Happy New Year!
Global financial markets ended the year on higher ground despite a challenging year. The passing of a USD900 billion Coronavirus relief bill in the US lifted sentiment, but failed to maintain momentum as trading volume tapered off in the final week of the year as we headed into the holiday period. The rapid spread of the pandemic has continued to ravage global economies, leaving many in lockdown despite a vaccine. Gold price remained well supported on the back of the uncertainties to end the year with a respectable return despite the marginal dip last week.
In the News
- Investors’ sentiment improved at the start of the year after President Trump signed a USD 900 billion Coronavirus relief bill that will see its citizens receive USD600 to ease their burden.
- The bill remained controversial as legislation to increase the pay-out to USD2,000 was objected by the Republican-led senate.
- Vaccines started to be distributed into economies, with the UK population to be amongst the first to be vaccinated with the AstraZeneva and Oxford University vaccine after receiving an approval last week.
- However, economies remained on high alert as the discovery of a new strain of the virus is believed to spread more rapidly, heightening concerns amongst the medical professionals, where hospital capacities are reaching its maximum.
- The delay in distributing the vaccine had kept investors on their toes, leaving tech-related stocks to continue its run. The NYSE FANG Index, which tracks 10 of the most renown tech names listed in the US rose 2.65% in MYR terms to end the year with a whopping 99.41% gain. The 0830EA, which aims to provide 2X the daily performance of the said index saw its NAV rise more than 160% in 2020 after rising more than 7% last week.
- After prolonged debate, the UK and the EU finally reached a Brexit agreement – which saw stock prices, and the GBP currency strengthening.
- At the same time, the EU had also reached an investment treaty with China which would give the bloc better access to China’s markets.

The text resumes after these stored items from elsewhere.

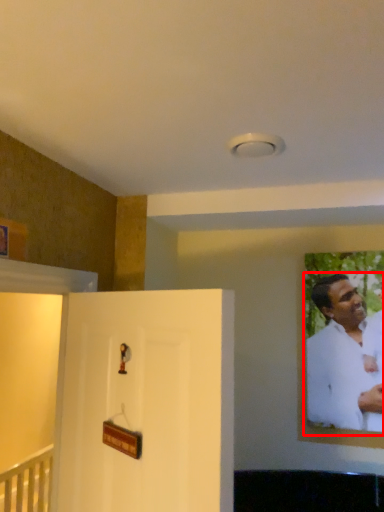 Question: From the image's perspective, where is man (annotated by the red box) located relative to door?

Choices:
 (A) below
 (B) above

Answer: (B) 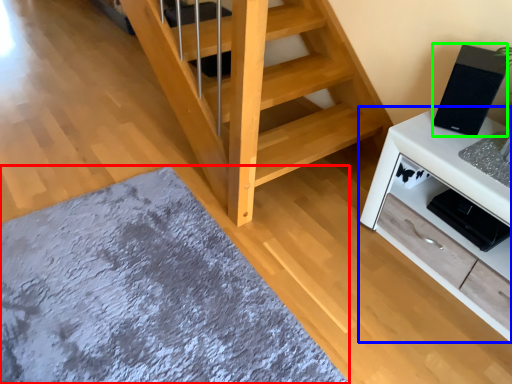 Question: Which object is the farthest from mat (highlighted by a red box)? Choose among these: cabinetry (highlighted by a blue box) or appliance (highlighted by a green box).

Choices:
 (A) cabinetry
 (B) appliance

Answer: (B)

This will include sectors like automotive, private health care, cloud computing, and air transport services to name a few.

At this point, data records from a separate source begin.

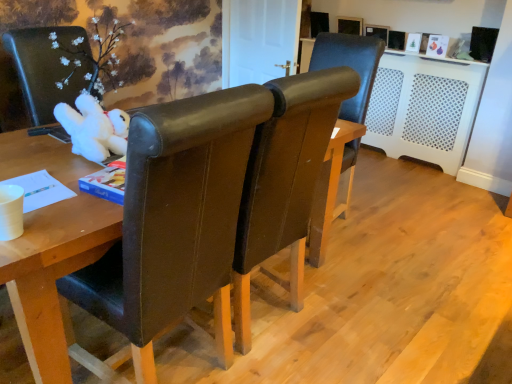 You are a GUI agent. You are given a task and a screenshot of the screen. Output one action in this format:
    pyautogui.click(x=<x>, y=<y>)
    Task: Click on the vacant area located to the right-hand side of brown leather chair at center, the third chair positioned from the front
    Image resolution: width=512 pixels, height=384 pixels.
    Given the screenshot: What is the action you would take?
    pyautogui.click(x=389, y=220)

- China’s ability to be the first to contain the virus also boosted investors confidence, pushing the domestic equity indices higher on optimism that the economy will see even stronger growth in the coming year.

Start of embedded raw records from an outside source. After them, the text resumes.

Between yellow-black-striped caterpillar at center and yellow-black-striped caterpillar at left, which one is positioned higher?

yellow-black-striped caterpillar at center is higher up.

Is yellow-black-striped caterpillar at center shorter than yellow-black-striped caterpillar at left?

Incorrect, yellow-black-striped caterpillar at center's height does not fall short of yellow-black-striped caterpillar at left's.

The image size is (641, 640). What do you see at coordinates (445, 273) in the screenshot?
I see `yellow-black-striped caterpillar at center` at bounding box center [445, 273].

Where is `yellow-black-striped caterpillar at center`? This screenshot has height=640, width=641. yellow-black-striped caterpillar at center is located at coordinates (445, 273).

- However, tensions between the US and China continued to put pressure on markets. The NYSE had indicated that it would halt the trading of 3 China telco companies by 11 January, namely China Mobile, China Unicom, and China Telecom.
- Nevertheless, China’s major indices climbed strongly, with the New China Economy Index (gauged by the S&P New China Sectors Ex A Share Index) rising 3.84% in MYR terms to end the year with a 41.79% gains. This benefitted the 0829EA, which tracks the Index – allowing the NewChina ETF to rise 3.48% last week to see a NAV-to-NAV rise of 35.68% in MYR terms for the year. In comparison, the Shanghai Composite Index rose 19.4% last year, while the CSI300 Index climbed 33.39% higher.
- On the local front, performance of sectors were mixed, allowing the 0836EA to see a gain of 0.82% with the support of momentum stocks, while the broader KLCI slid 0.85% lower.
- The uncertainties that have continued to hover over global economies provided an opportunity for the safe haven Gold to see its price rise by more than 22% this year in MYR terms, as indicated by the LBMA Gold Price Index which ended the year at USD 1,891.10 per ounce. Despite the marginal dip last week, the 0828EA bagged a return of 20.5% for the year in MYR terms.
On the Economic Data Front
- US economy picking up on improved sentiment:
- Home prices were seen rising faster than expected, despite the drop in home sales.
- Jobless claims had also feel to its lowest level in almost a month at 787,000.
- China expected to see steady growth for 2020 despite the challenges:
- Official manufacturing PMI continued to expand in December, with a reading of 51.9.
- Strong economic data flowing out of China has left analysts forecasting an economic growth of 1.9% - 2.1% for 2020.